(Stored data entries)
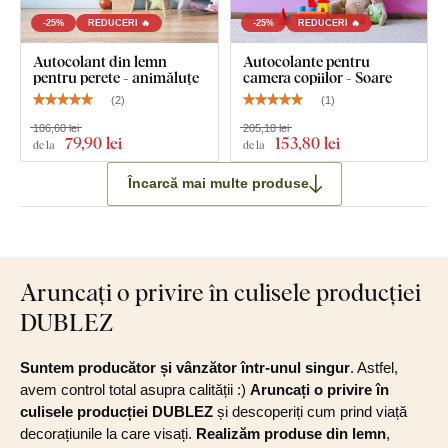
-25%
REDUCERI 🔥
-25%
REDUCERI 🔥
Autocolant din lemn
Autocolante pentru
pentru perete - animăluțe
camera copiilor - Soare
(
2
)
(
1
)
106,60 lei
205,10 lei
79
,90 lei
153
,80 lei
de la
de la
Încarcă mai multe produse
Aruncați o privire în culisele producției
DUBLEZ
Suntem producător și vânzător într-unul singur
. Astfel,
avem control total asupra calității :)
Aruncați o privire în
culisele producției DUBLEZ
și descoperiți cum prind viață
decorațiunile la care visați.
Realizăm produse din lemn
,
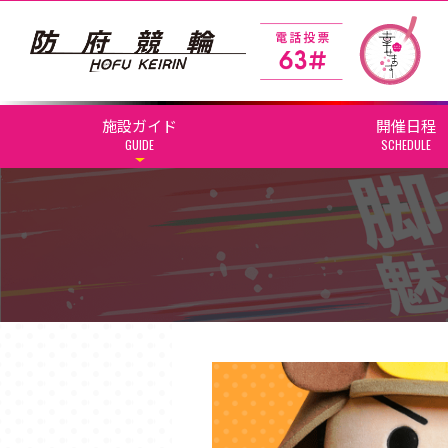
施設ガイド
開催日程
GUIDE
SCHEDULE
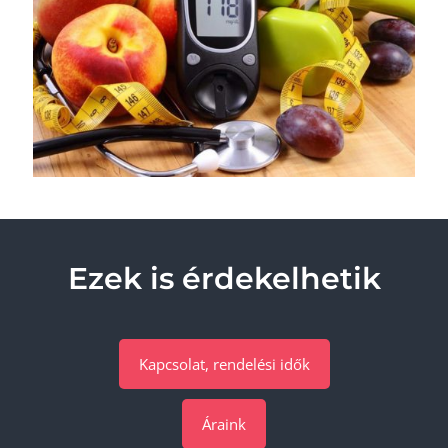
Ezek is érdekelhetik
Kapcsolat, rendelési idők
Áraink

...

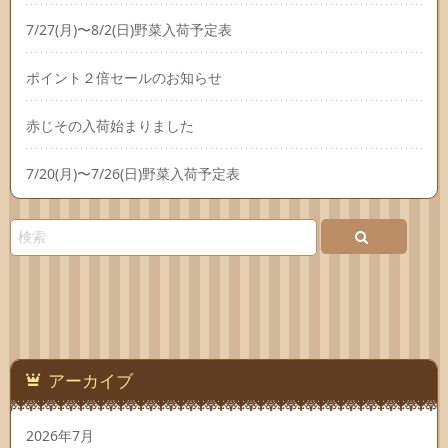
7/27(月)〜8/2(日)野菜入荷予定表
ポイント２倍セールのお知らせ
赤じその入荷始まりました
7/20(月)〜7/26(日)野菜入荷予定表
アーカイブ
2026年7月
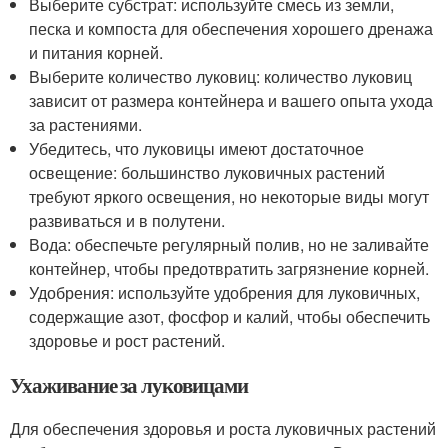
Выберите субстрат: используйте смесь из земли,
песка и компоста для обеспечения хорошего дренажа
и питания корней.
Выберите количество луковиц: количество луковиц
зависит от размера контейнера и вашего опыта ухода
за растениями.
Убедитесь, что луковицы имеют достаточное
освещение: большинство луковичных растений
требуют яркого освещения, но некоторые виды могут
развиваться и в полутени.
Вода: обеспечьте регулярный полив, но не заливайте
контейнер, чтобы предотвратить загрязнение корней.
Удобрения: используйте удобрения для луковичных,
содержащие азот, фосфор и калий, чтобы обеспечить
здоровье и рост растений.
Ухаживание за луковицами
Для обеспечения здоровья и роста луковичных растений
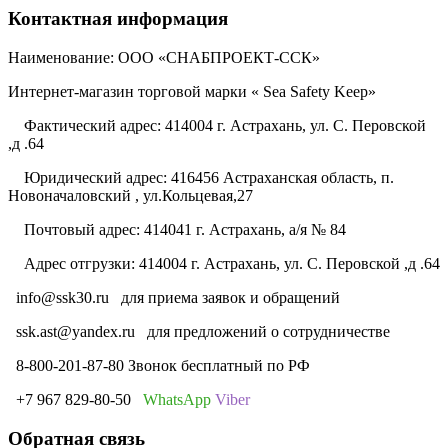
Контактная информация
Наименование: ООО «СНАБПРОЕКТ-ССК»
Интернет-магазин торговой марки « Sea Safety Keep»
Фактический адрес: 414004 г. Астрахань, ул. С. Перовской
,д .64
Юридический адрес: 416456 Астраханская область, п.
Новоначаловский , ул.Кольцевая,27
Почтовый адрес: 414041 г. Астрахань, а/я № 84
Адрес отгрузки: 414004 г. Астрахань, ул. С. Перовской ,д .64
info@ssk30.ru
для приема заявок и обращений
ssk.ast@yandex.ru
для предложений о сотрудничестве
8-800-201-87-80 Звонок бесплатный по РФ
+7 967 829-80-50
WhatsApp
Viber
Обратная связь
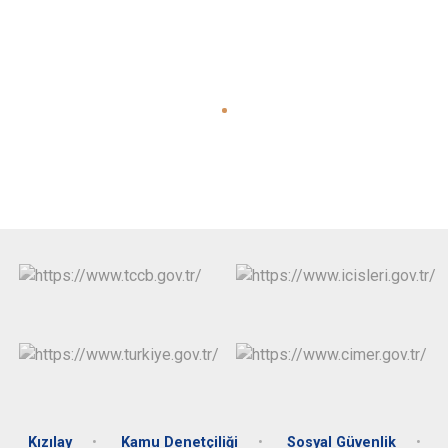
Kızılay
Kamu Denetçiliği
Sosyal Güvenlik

* * *

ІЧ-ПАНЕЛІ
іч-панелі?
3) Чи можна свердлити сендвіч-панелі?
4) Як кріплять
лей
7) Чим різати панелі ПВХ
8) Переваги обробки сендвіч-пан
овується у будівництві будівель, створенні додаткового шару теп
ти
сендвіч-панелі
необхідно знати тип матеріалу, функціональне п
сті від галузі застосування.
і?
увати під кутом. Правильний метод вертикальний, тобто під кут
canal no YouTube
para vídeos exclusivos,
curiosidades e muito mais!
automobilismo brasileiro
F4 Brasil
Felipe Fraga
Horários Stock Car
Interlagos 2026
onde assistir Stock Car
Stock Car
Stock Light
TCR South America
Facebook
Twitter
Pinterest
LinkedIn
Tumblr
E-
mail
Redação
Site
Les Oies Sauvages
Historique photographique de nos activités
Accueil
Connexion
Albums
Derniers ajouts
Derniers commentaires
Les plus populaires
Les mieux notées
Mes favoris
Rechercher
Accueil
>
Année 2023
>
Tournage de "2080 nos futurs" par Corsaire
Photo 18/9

**Task goal:** When copying from the data above, begin at the line containing "info@ssk30.ru" and end at the line containing "Sosyal Güvenlik"; return those lines exactly and leave all pictures behind.

**Solution to the problem:**
info@ssk30.ru
для приема заявок и обращений
ssk.ast@yandex.ru
для предложений о сотрудничестве
8-800-201-87-80 Звонок бесплатный по РФ
+7 967 829-80-50
WhatsApp
Viber
Обратная связь
Kızılay
Kamu Denetçiliği
Sosyal Güvenlik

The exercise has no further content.